Use a graphing utility to determine whether the system of equations has one solution, two solutions, or no solution. $$\left\\{\begin{array}{l}y=x^{2}+2 x-1 \\ y=2 x+5\end{array}\right.$$

Short Answer

Expert verified
The number of solutions for the system of equations depends on the number of intersection points of the graphs of the functions \( y = x^{2} + 2x - 1 \) and \( y = 2x + 5 \)

Step by step solution

01

Graph the First Equation

Using a graphing utility, input the equation for the first function \( y = x^{2} + 2x - 1 \).
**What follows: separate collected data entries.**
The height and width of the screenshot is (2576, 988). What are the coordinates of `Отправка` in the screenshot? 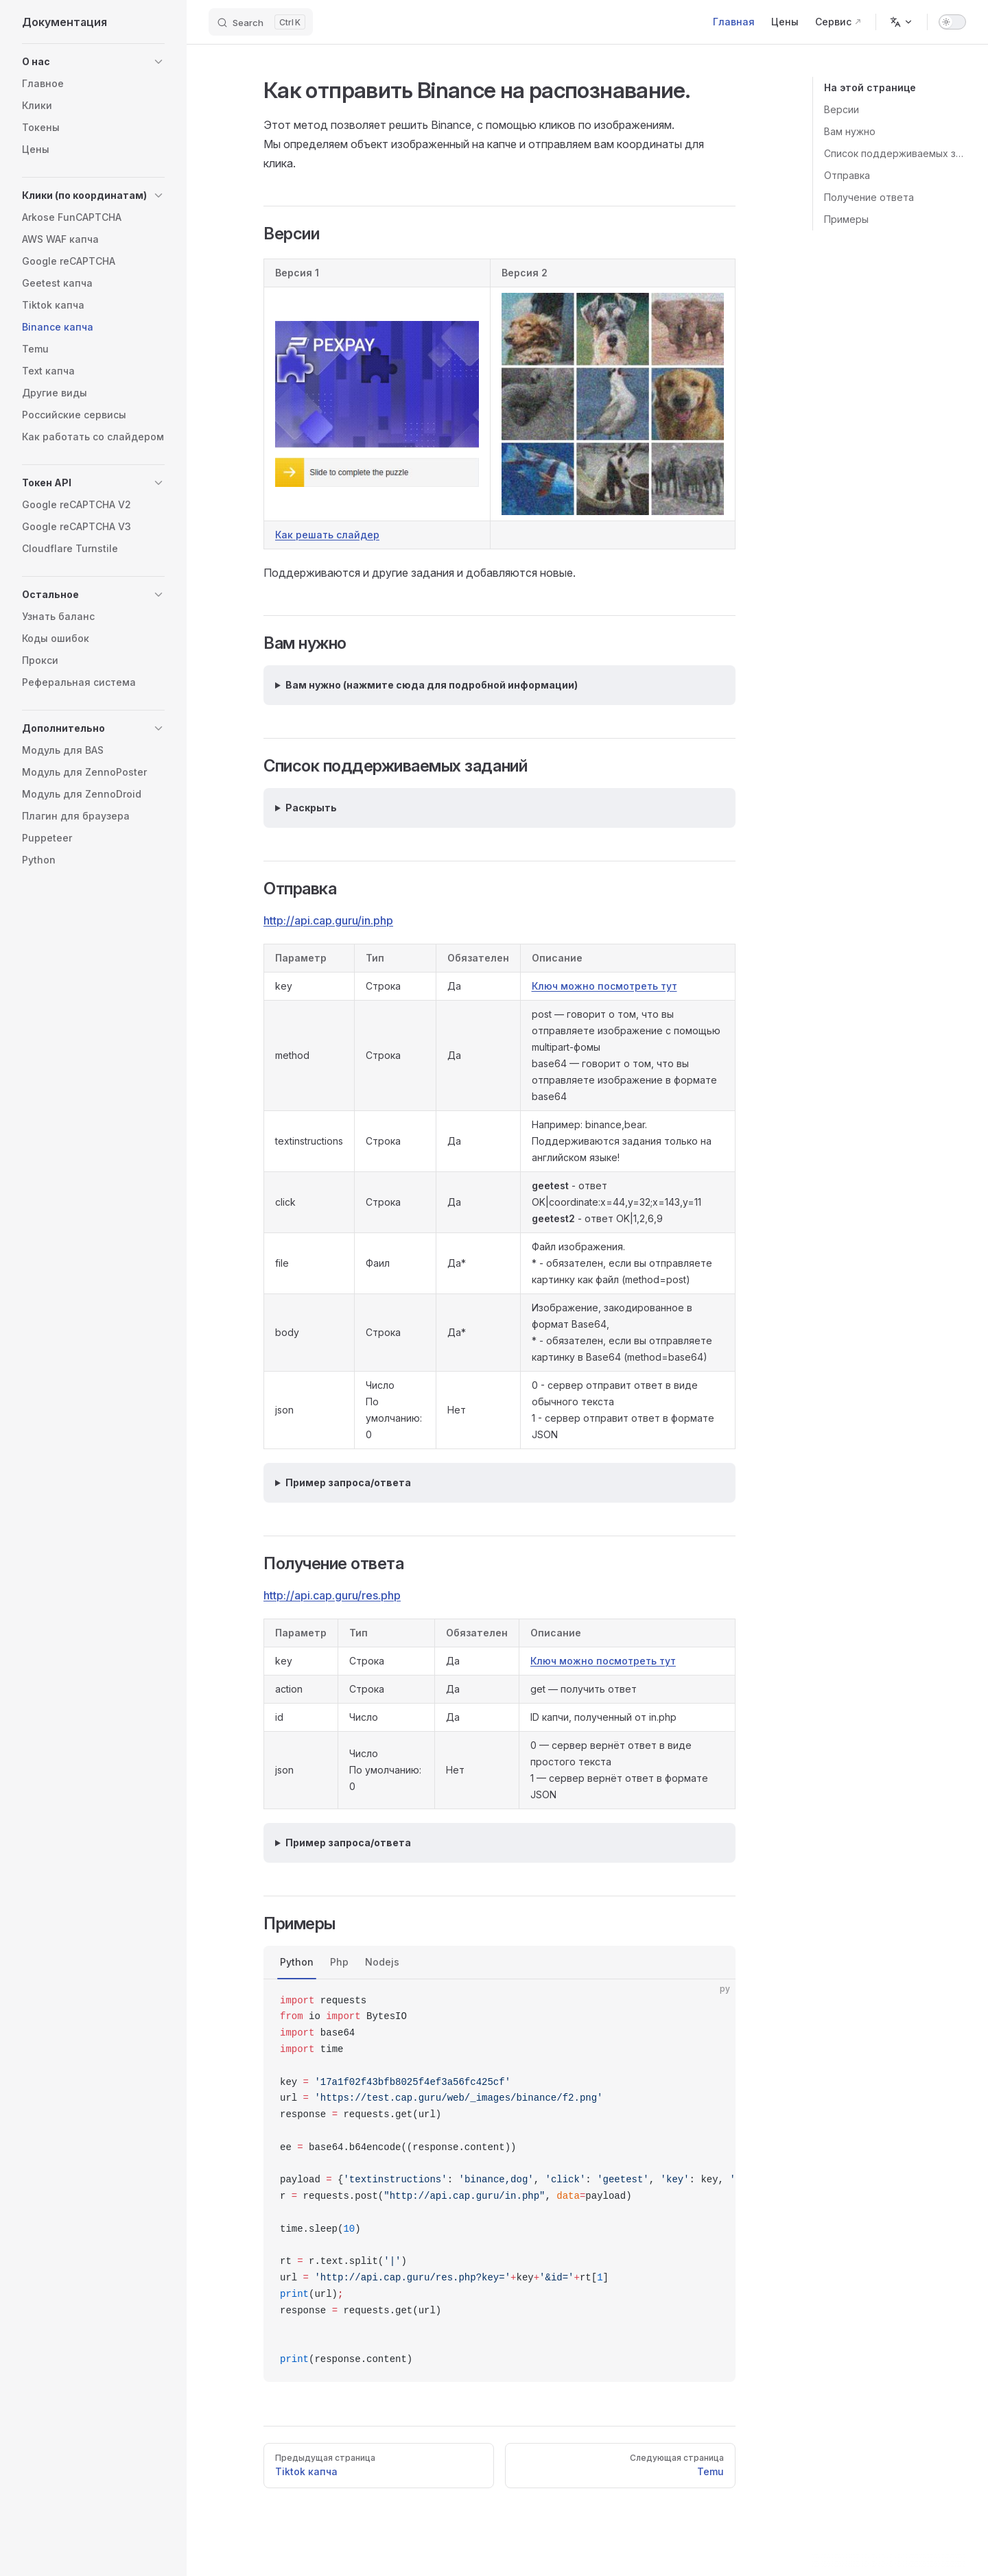 It's located at (847, 175).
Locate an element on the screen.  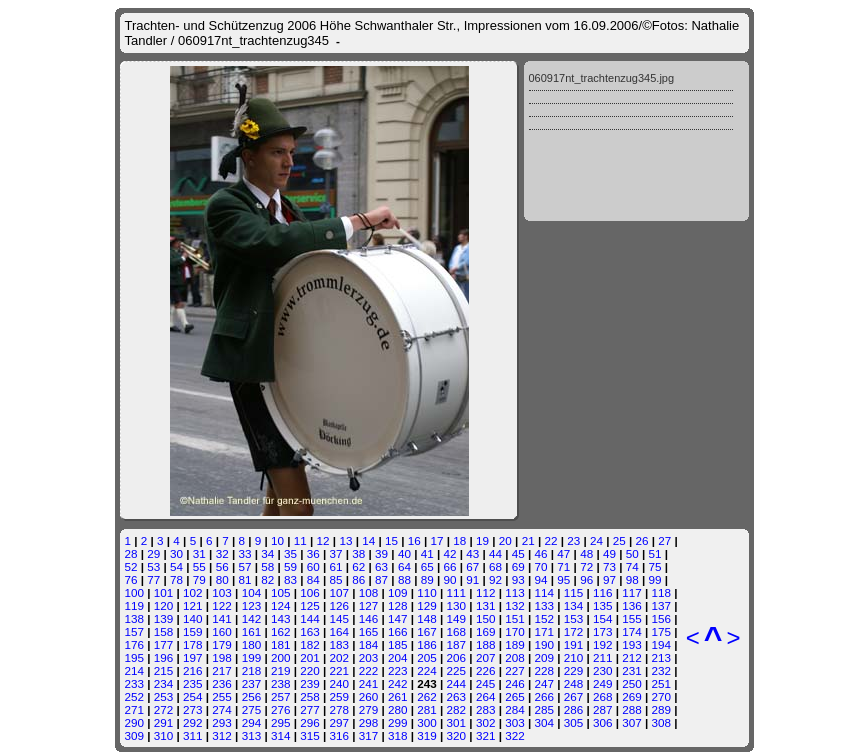 220 is located at coordinates (310, 670).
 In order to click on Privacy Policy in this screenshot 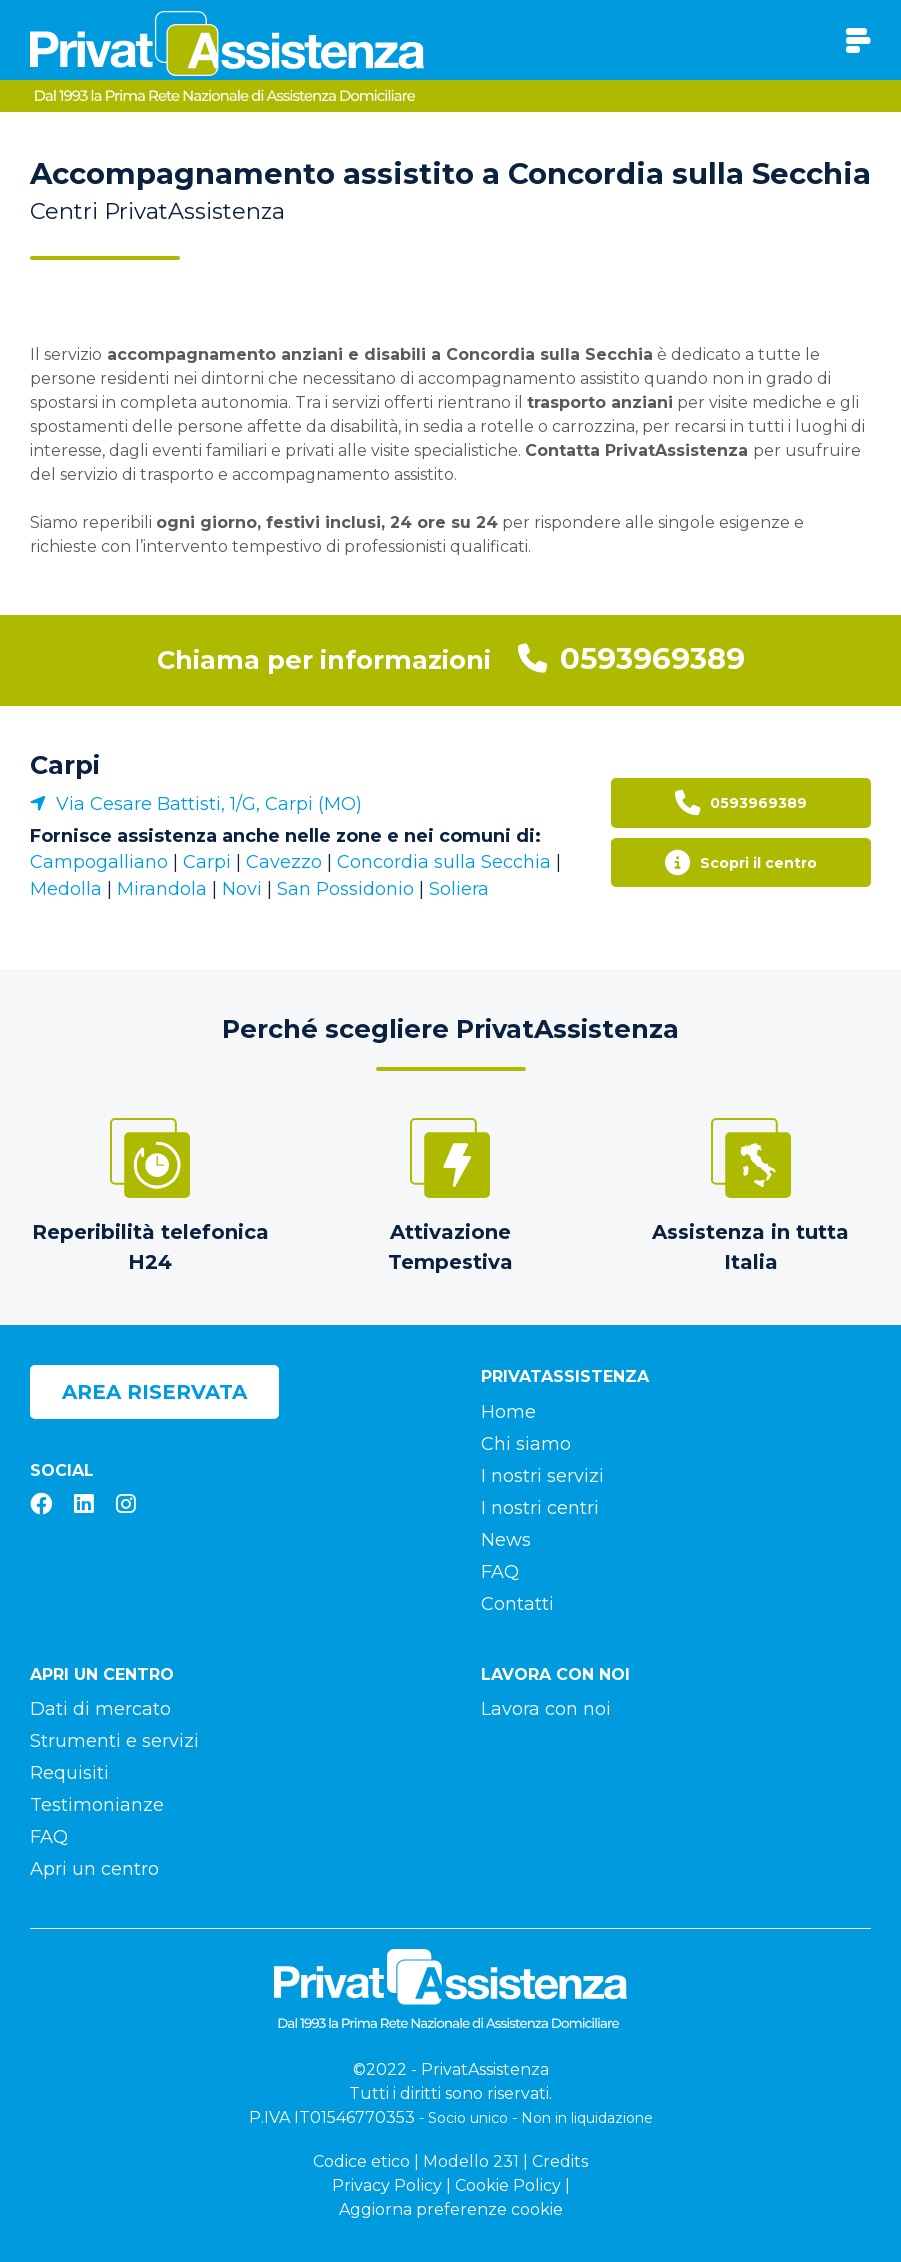 , I will do `click(387, 2185)`.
Here, the graph will have a parabolic shape due to the \( x^{2} \) term.
02

Graph the Second Equation

Next, overlay the graph of the second function \( y = 2x + 5 \) on the same plot. This function will be represented by a straight line due to the linear form of the equation.
03

Analyze the Intersection Points

Identify intersection points of two graphs (the points where the graphs of both functions meet). The number of intersection points indicates the number of solutions to the system of equations.\n
04

Verify

To confirm the number of solutions, click on the intersection points (if any) using the cursor in the graphing utility. The tool will provide the coordinates of the intersection points. These coordinates are the solutions to the system of equations.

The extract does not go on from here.